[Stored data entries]
■ ■ ■ ■ ■
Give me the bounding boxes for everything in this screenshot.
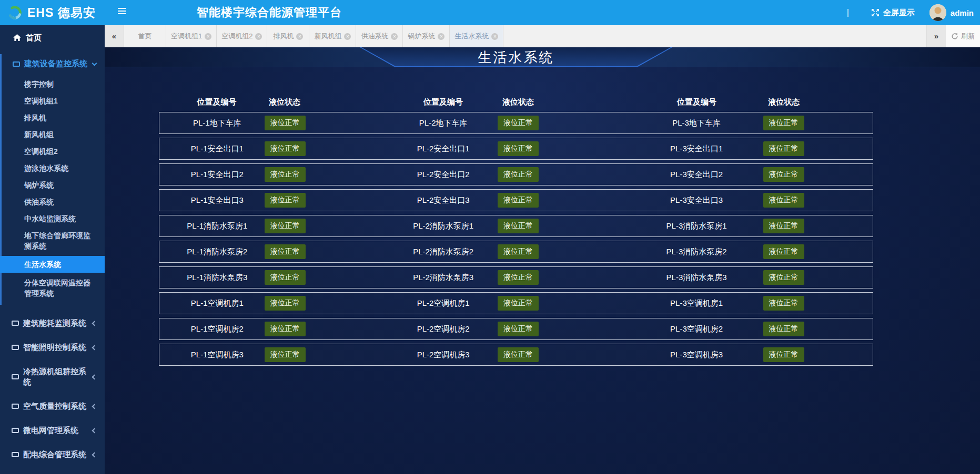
- tab-close-icon[interactable]: ×: [255, 33, 262, 40]
- tab-close-icon[interactable]: ×: [205, 33, 211, 40]
- status-badge: 液位正常: [763, 141, 804, 156]
- tab-锅炉系统[interactable]: 锅炉系统×: [403, 25, 450, 47]
- status-badge: 液位正常: [763, 347, 804, 362]
- brand-logo[interactable]: EHS 德易安: [0, 0, 105, 25]
- location-label: PL-1地下车库: [193, 118, 241, 128]
- sidebar-group-expanded: 建筑设备监控系统 楼宇控制空调机组1排风机新风机组空调机组2游泳池水系统锅炉系统…: [0, 54, 105, 305]
- status-badge: 液位正常: [265, 141, 306, 156]
- sidebar-group-label: 智能照明控制系统: [23, 342, 86, 353]
- tab-scroll-left-button[interactable]: «: [105, 25, 124, 47]
- location-label: PL-2消防水泵房1: [413, 221, 473, 231]
- location-label: PL-1消防水泵房1: [187, 221, 247, 231]
- tab-close-icon[interactable]: ×: [391, 33, 398, 40]
- sidebar-item-中水站监测系统[interactable]: 中水站监测系统: [2, 210, 105, 227]
- chevron-left-icon: [92, 404, 97, 409]
- location-label: PL-3安全出口1: [670, 144, 723, 154]
- tab-label: 锅炉系统: [408, 32, 435, 41]
- fullscreen-button[interactable]: 全屏显示: [871, 8, 915, 18]
- location-label: PL-1安全出口2: [191, 170, 244, 180]
- tab-空调机组2[interactable]: 空调机组2×: [217, 25, 267, 47]
- status-badge: 液位正常: [498, 193, 539, 208]
- sidebar-group-label: 空气质量控制系统: [23, 401, 86, 411]
- sidebar-item-游泳池水系统[interactable]: 游泳池水系统: [2, 160, 105, 177]
- tab-close-icon[interactable]: ×: [491, 33, 498, 40]
- table-row: PL-1消防水泵房3液位正常PL-2消防水泵房3液位正常PL-3消防水泵房3液位…: [159, 266, 873, 288]
- sidebar-group-配电综合管理系统[interactable]: 配电综合管理系统: [0, 442, 105, 467]
- location-label: PL-3消防水泵房2: [666, 247, 727, 257]
- tab-供油系统[interactable]: 供油系统×: [356, 25, 403, 47]
- column-header: 位置及编号: [423, 97, 463, 107]
- table-header-row: 位置及编号液位状态位置及编号液位状态位置及编号液位状态: [159, 97, 873, 108]
- status-badge: 液位正常: [498, 296, 539, 311]
- tab-close-icon[interactable]: ×: [296, 33, 303, 40]
- status-badge: 液位正常: [265, 219, 306, 233]
- sidebar-item-空调机组1[interactable]: 空调机组1: [2, 92, 105, 109]
- sidebar-group-冷热源机组群控系统[interactable]: 冷热源机组群控系统: [0, 359, 105, 394]
- sidebar-group-label: 配电综合管理系统: [23, 449, 86, 460]
- status-badge: 液位正常: [498, 270, 539, 285]
- tab-新风机组[interactable]: 新风机组×: [309, 25, 356, 47]
- location-label: PL-2安全出口1: [417, 144, 470, 154]
- location-label: PL-3安全出口3: [670, 195, 723, 205]
- avatar-person-icon: [930, 4, 946, 21]
- column-header: 液位状态: [502, 97, 534, 107]
- sidebar-item-生活水系统[interactable]: 生活水系统: [0, 256, 105, 273]
- location-label: PL-2空调机房2: [417, 324, 470, 334]
- monitor-icon: [12, 452, 19, 457]
- column-header: 位置及编号: [677, 97, 716, 107]
- tab-label: 空调机组2: [221, 32, 252, 41]
- sidebar-item-home[interactable]: 首页: [0, 25, 105, 44]
- location-label: PL-3空调机房1: [670, 298, 723, 308]
- sidebar-item-楼宇控制[interactable]: 楼宇控制: [2, 76, 105, 92]
- username-label[interactable]: admin: [951, 8, 974, 17]
- tab-label: 生活水系统: [454, 32, 489, 41]
- tab-close-icon[interactable]: ×: [438, 33, 444, 40]
- app-root: EHS 德易安 智能楼宇综合能源管理平台 | 全屏显示: [0, 0, 980, 474]
- sidebar-item-新风机组[interactable]: 新风机组: [2, 126, 105, 143]
- tab-空调机组1[interactable]: 空调机组1×: [166, 25, 217, 47]
- monitor-icon: [12, 374, 19, 379]
- sidebar-item-供油系统[interactable]: 供油系统: [2, 193, 105, 210]
- status-badge: 液位正常: [763, 322, 804, 336]
- tab-首页[interactable]: 首页: [124, 25, 166, 47]
- sidebar-item-空调机组2[interactable]: 空调机组2: [2, 143, 105, 160]
- status-badge: 液位正常: [265, 296, 306, 311]
- refresh-button[interactable]: 刷新: [946, 25, 980, 47]
- fullscreen-icon: [871, 8, 880, 17]
- status-badge: 液位正常: [763, 244, 804, 259]
- sidebar-group-label: 建筑能耗监测系统: [23, 318, 86, 328]
- logo-text: EHS 德易安: [27, 5, 96, 21]
- tab-scroll-right-button[interactable]: »: [926, 25, 946, 47]
- hamburger-menu-icon[interactable]: [118, 8, 127, 17]
- sidebar-group-智能照明控制系统[interactable]: 智能照明控制系统: [0, 335, 105, 359]
- sidebar-item-排风机[interactable]: 排风机: [2, 109, 105, 126]
- refresh-icon: [951, 33, 958, 40]
- table-body: PL-1地下车库液位正常PL-2地下车库液位正常PL-3地下车库液位正常PL-1…: [159, 112, 873, 366]
- column-header: 位置及编号: [197, 97, 236, 107]
- sidebar-group-动力环境监测系统[interactable]: 动力环境监测系统: [0, 467, 105, 474]
- status-badge: 液位正常: [498, 167, 539, 182]
- sidebar-item-分体空调联网温控器管理系统[interactable]: 分体空调联网温控器管理系统: [2, 274, 105, 302]
- status-badge: 液位正常: [265, 322, 306, 336]
- sidebar-group-建筑能耗监测系统[interactable]: 建筑能耗监测系统: [0, 311, 105, 335]
- column-header: 液位状态: [768, 97, 800, 107]
- status-table: 位置及编号液位状态位置及编号液位状态位置及编号液位状态 PL-1地下车库液位正常…: [159, 97, 873, 366]
- tab-生活水系统[interactable]: 生活水系统×: [450, 25, 503, 47]
- location-label: PL-2消防水泵房3: [413, 273, 473, 283]
- tab-label: 供油系统: [361, 32, 388, 41]
- tab-排风机[interactable]: 排风机×: [267, 25, 309, 47]
- status-badge: 液位正常: [265, 167, 306, 182]
- sidebar-item-地下综合管廊环境监测系统[interactable]: 地下综合管廊环境监测系统: [2, 227, 105, 254]
- user-avatar[interactable]: [930, 4, 946, 21]
- status-badge: 液位正常: [498, 141, 539, 156]
- sidebar-group-空气质量控制系统[interactable]: 空气质量控制系统: [0, 394, 105, 418]
- table-row: PL-1消防水泵房1液位正常PL-2消防水泵房1液位正常PL-3消防水泵房1液位…: [159, 215, 873, 237]
- location-label: PL-2空调机房3: [417, 350, 470, 360]
- sidebar-group-微电网管理系统[interactable]: 微电网管理系统: [0, 418, 105, 442]
- page-title: 生活水系统: [159, 48, 873, 67]
- tab-close-icon[interactable]: ×: [344, 33, 351, 40]
- status-badge: 液位正常: [763, 296, 804, 311]
- location-label: PL-3地下车库: [672, 118, 721, 128]
- sidebar-item-锅炉系统[interactable]: 锅炉系统: [2, 177, 105, 193]
- sidebar-group-building-equipment[interactable]: 建筑设备监控系统: [2, 54, 105, 74]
■ ■ ■ ■ ■
What needs to be done: Every record above should be duplicated precisely, with the images removed.

Exercise result:
Give me the bounding boxes for everything in this screenshot.
- tab-close-icon[interactable]: ×: [255, 33, 262, 40]
- tab-close-icon[interactable]: ×: [205, 33, 211, 40]
- status-badge: 液位正常: [763, 141, 804, 156]
- tab-锅炉系统[interactable]: 锅炉系统×: [403, 25, 450, 47]
- status-badge: 液位正常: [763, 347, 804, 362]
- brand-logo[interactable]: EHS 德易安: [0, 0, 105, 25]
- location-label: PL-1地下车库: [193, 118, 241, 128]
- sidebar-group-expanded: 建筑设备监控系统 楼宇控制空调机组1排风机新风机组空调机组2游泳池水系统锅炉系统…: [0, 54, 105, 305]
- status-badge: 液位正常: [265, 141, 306, 156]
- sidebar-group-label: 智能照明控制系统: [23, 342, 86, 353]
- tab-scroll-left-button[interactable]: «: [105, 25, 124, 47]
- location-label: PL-2消防水泵房1: [413, 221, 473, 231]
- location-label: PL-1消防水泵房1: [187, 221, 247, 231]
- tab-close-icon[interactable]: ×: [391, 33, 398, 40]
- sidebar-item-中水站监测系统[interactable]: 中水站监测系统: [2, 210, 105, 227]
- chevron-left-icon: [92, 404, 97, 409]
- location-label: PL-3安全出口1: [670, 144, 723, 154]
- tab-label: 锅炉系统: [408, 32, 435, 41]
- fullscreen-button[interactable]: 全屏显示: [871, 8, 915, 18]
- location-label: PL-1安全出口2: [191, 170, 244, 180]
- tab-空调机组2[interactable]: 空调机组2×: [217, 25, 267, 47]
- status-badge: 液位正常: [498, 193, 539, 208]
- sidebar-group-label: 空气质量控制系统: [23, 401, 86, 411]
- sidebar-item-游泳池水系统[interactable]: 游泳池水系统: [2, 160, 105, 177]
- tab-close-icon[interactable]: ×: [491, 33, 498, 40]
- table-row: PL-1消防水泵房3液位正常PL-2消防水泵房3液位正常PL-3消防水泵房3液位…: [159, 266, 873, 288]
- sidebar-group-配电综合管理系统[interactable]: 配电综合管理系统: [0, 442, 105, 467]
- location-label: PL-3消防水泵房2: [666, 247, 727, 257]
- tab-供油系统[interactable]: 供油系统×: [356, 25, 403, 47]
- column-header: 位置及编号: [423, 97, 463, 107]
- table-header-row: 位置及编号液位状态位置及编号液位状态位置及编号液位状态: [159, 97, 873, 108]
- status-badge: 液位正常: [498, 296, 539, 311]
- tab-close-icon[interactable]: ×: [296, 33, 303, 40]
- status-badge: 液位正常: [265, 219, 306, 233]
- sidebar-item-空调机组1[interactable]: 空调机组1: [2, 92, 105, 109]
- sidebar-group-冷热源机组群控系统[interactable]: 冷热源机组群控系统: [0, 359, 105, 394]
- sidebar-group-label: 配电综合管理系统: [23, 449, 86, 460]
- status-badge: 液位正常: [498, 270, 539, 285]
- tab-新风机组[interactable]: 新风机组×: [309, 25, 356, 47]
- location-label: PL-2安全出口1: [417, 144, 470, 154]
- location-label: PL-3安全出口3: [670, 195, 723, 205]
- avatar-person-icon: [930, 4, 946, 21]
- column-header: 液位状态: [502, 97, 534, 107]
- sidebar-item-生活水系统[interactable]: 生活水系统: [0, 256, 105, 273]
- location-label: PL-2空调机房2: [417, 324, 470, 334]
- monitor-icon: [12, 452, 19, 457]
- column-header: 位置及编号: [677, 97, 716, 107]
- tab-label: 空调机组2: [221, 32, 252, 41]
- sidebar-item-home[interactable]: 首页: [0, 25, 105, 44]
- location-label: PL-3空调机房1: [670, 298, 723, 308]
- sidebar-item-楼宇控制[interactable]: 楼宇控制: [2, 76, 105, 92]
- username-label[interactable]: admin: [951, 8, 974, 17]
- tab-label: 生活水系统: [454, 32, 489, 41]
- tab-close-icon[interactable]: ×: [438, 33, 444, 40]
- app-root: EHS 德易安 智能楼宇综合能源管理平台 | 全屏显示: [0, 0, 980, 474]
- sidebar-item-新风机组[interactable]: 新风机组: [2, 126, 105, 143]
- tab-空调机组1[interactable]: 空调机组1×: [166, 25, 217, 47]
- monitor-icon: [12, 374, 19, 379]
- sidebar-item-供油系统[interactable]: 供油系统: [2, 193, 105, 210]
- status-badge: 液位正常: [763, 322, 804, 336]
- tab-首页[interactable]: 首页: [124, 25, 166, 47]
- sidebar-item-空调机组2[interactable]: 空调机组2: [2, 143, 105, 160]
- status-badge: 液位正常: [265, 296, 306, 311]
- refresh-button[interactable]: 刷新: [946, 25, 980, 47]
- fullscreen-icon: [871, 8, 880, 17]
- status-badge: 液位正常: [763, 244, 804, 259]
- sidebar-group-label: 建筑能耗监测系统: [23, 318, 86, 328]
- logo-text: EHS 德易安: [27, 5, 96, 21]
- tab-scroll-right-button[interactable]: »: [926, 25, 946, 47]
- hamburger-menu-icon[interactable]: [118, 8, 127, 17]
- sidebar-group-智能照明控制系统[interactable]: 智能照明控制系统: [0, 335, 105, 359]
- sidebar-item-排风机[interactable]: 排风机: [2, 109, 105, 126]
- refresh-icon: [951, 33, 958, 40]
- table-body: PL-1地下车库液位正常PL-2地下车库液位正常PL-3地下车库液位正常PL-1…: [159, 112, 873, 366]
- column-header: 位置及编号: [197, 97, 236, 107]
- sidebar-group-动力环境监测系统[interactable]: 动力环境监测系统: [0, 467, 105, 474]
- status-badge: 液位正常: [498, 167, 539, 182]
- sidebar-item-分体空调联网温控器管理系统[interactable]: 分体空调联网温控器管理系统: [2, 274, 105, 302]
- status-badge: 液位正常: [265, 322, 306, 336]
- sidebar-group-建筑能耗监测系统[interactable]: 建筑能耗监测系统: [0, 311, 105, 335]
- column-header: 液位状态: [768, 97, 800, 107]
- status-table: 位置及编号液位状态位置及编号液位状态位置及编号液位状态 PL-1地下车库液位正常…: [159, 97, 873, 366]
- tab-生活水系统[interactable]: 生活水系统×: [450, 25, 503, 47]
- location-label: PL-2消防水泵房3: [413, 273, 473, 283]
- tab-label: 供油系统: [361, 32, 388, 41]
- tab-排风机[interactable]: 排风机×: [267, 25, 309, 47]
- status-badge: 液位正常: [265, 167, 306, 182]
- sidebar-item-地下综合管廊环境监测系统[interactable]: 地下综合管廊环境监测系统: [2, 227, 105, 254]
- user-avatar[interactable]: [930, 4, 946, 21]
- status-badge: 液位正常: [498, 141, 539, 156]
- sidebar-group-空气质量控制系统[interactable]: 空气质量控制系统: [0, 394, 105, 418]
- table-row: PL-1消防水泵房1液位正常PL-2消防水泵房1液位正常PL-3消防水泵房1液位…: [159, 215, 873, 237]
- location-label: PL-2空调机房3: [417, 350, 470, 360]
- sidebar-group-微电网管理系统[interactable]: 微电网管理系统: [0, 418, 105, 442]
- page-title: 生活水系统: [159, 48, 873, 67]
- tab-close-icon[interactable]: ×: [344, 33, 351, 40]
- status-badge: 液位正常: [763, 296, 804, 311]
- location-label: PL-3地下车库: [672, 118, 721, 128]
- sidebar-item-锅炉系统[interactable]: 锅炉系统: [2, 177, 105, 193]
- sidebar-group-building-equipment[interactable]: 建筑设备监控系统: [2, 54, 105, 74]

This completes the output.